Work to be completed – Please copy out the lines in the entries that contain "налоги".

(Page-level text extractions)
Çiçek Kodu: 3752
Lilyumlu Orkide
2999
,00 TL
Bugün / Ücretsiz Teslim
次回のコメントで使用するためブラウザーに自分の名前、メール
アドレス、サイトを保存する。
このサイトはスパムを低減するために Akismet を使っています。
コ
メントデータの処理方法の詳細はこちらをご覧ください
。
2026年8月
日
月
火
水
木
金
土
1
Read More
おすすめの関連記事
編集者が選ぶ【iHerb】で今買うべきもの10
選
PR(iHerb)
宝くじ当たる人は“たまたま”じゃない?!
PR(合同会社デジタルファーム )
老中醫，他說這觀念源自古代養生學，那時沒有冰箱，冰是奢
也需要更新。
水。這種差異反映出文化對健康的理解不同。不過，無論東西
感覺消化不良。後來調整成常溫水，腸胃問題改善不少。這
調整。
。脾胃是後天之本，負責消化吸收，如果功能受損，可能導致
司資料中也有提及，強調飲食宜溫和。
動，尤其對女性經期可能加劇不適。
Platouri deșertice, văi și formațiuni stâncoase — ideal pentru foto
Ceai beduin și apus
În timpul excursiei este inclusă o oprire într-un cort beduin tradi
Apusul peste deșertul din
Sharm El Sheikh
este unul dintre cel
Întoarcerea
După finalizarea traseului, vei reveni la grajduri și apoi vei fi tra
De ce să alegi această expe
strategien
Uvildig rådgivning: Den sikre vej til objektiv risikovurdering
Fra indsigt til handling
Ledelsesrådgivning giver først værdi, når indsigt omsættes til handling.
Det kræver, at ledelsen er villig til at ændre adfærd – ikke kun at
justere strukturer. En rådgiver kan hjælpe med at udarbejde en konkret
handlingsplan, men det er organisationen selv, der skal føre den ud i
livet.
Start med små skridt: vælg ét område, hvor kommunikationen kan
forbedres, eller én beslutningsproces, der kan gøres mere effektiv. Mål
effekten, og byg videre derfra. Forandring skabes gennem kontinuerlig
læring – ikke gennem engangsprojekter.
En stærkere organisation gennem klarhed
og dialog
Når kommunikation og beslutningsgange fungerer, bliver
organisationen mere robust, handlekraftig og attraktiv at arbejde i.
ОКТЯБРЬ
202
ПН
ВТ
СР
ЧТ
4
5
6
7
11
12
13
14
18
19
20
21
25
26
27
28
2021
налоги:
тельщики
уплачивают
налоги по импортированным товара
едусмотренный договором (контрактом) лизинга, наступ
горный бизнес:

Reply –
налоги:
налоги по импортированным товара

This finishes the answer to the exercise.